═══ Information shown ═══
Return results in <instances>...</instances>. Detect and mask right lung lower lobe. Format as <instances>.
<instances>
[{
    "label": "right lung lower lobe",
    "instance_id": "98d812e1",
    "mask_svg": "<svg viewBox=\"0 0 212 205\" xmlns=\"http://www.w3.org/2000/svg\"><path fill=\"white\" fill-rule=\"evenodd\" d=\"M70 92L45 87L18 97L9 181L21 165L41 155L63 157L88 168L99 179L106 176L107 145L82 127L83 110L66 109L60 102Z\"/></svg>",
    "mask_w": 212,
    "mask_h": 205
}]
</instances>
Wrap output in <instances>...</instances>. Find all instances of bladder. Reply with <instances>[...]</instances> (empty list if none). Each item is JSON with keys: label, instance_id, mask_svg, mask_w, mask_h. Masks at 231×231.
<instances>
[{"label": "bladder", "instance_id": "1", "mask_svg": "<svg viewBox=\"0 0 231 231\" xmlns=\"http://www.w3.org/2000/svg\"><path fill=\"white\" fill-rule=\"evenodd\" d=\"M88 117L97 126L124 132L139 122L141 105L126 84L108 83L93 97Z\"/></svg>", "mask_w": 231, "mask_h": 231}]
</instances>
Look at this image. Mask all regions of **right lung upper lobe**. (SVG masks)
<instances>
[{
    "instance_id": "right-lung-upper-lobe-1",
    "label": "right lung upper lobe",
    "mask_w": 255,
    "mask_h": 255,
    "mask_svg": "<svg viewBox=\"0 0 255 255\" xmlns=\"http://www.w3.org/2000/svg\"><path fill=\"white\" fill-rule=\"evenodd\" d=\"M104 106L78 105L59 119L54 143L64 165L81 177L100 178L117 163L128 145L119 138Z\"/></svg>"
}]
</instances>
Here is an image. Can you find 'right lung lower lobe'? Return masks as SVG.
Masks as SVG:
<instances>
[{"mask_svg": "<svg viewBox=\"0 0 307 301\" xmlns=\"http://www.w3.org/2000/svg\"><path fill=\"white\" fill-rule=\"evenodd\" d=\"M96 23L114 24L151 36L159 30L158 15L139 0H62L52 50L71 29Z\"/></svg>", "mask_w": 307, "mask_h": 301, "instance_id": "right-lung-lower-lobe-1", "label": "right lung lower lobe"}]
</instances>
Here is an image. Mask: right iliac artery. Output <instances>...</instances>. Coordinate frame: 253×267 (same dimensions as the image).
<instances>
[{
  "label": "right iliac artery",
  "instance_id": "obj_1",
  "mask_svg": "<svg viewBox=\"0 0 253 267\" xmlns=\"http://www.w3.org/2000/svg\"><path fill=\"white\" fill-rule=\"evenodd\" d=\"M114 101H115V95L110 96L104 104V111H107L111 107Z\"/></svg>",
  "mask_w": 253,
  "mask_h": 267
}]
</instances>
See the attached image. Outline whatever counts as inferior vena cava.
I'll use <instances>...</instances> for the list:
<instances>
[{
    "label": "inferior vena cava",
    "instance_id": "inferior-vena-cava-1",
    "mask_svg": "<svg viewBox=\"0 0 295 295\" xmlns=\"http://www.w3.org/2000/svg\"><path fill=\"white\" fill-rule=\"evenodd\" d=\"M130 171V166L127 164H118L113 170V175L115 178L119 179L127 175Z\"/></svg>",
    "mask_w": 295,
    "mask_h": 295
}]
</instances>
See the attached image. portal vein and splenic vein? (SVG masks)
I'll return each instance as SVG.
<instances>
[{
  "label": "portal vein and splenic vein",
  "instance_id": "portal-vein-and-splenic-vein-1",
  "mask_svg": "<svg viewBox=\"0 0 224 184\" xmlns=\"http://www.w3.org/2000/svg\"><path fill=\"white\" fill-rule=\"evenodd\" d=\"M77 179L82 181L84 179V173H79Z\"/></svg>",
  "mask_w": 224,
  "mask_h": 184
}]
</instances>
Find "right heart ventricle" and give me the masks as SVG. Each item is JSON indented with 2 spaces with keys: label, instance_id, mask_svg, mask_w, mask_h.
═══
(Your task):
Write out, word for word, the line containing "Here is an image. Mask: right" and all the lines after it in the entries above, and nothing more.

(The completed task):
Here is an image. Mask: right iliac artery. Output <instances>...</instances>. Coordinate frame: 253×267 (same dimensions as the image).
<instances>
[{
  "label": "right iliac artery",
  "instance_id": "obj_1",
  "mask_svg": "<svg viewBox=\"0 0 253 267\" xmlns=\"http://www.w3.org/2000/svg\"><path fill=\"white\" fill-rule=\"evenodd\" d=\"M114 101H115V95L110 96L104 104V111H107L111 107Z\"/></svg>",
  "mask_w": 253,
  "mask_h": 267
}]
</instances>
See the attached image. Outline whatever counts as inferior vena cava.
I'll use <instances>...</instances> for the list:
<instances>
[{
    "label": "inferior vena cava",
    "instance_id": "inferior-vena-cava-1",
    "mask_svg": "<svg viewBox=\"0 0 295 295\" xmlns=\"http://www.w3.org/2000/svg\"><path fill=\"white\" fill-rule=\"evenodd\" d=\"M130 171V166L127 164H118L113 170V175L115 178L119 179L127 175Z\"/></svg>",
    "mask_w": 295,
    "mask_h": 295
}]
</instances>
See the attached image. portal vein and splenic vein? (SVG masks)
I'll return each instance as SVG.
<instances>
[{
  "label": "portal vein and splenic vein",
  "instance_id": "portal-vein-and-splenic-vein-1",
  "mask_svg": "<svg viewBox=\"0 0 224 184\" xmlns=\"http://www.w3.org/2000/svg\"><path fill=\"white\" fill-rule=\"evenodd\" d=\"M77 179L82 181L84 179V173H79Z\"/></svg>",
  "mask_w": 224,
  "mask_h": 184
}]
</instances>
Find "right heart ventricle" and give me the masks as SVG. Each item is JSON indented with 2 spaces with keys: label, instance_id, mask_svg, mask_w, mask_h.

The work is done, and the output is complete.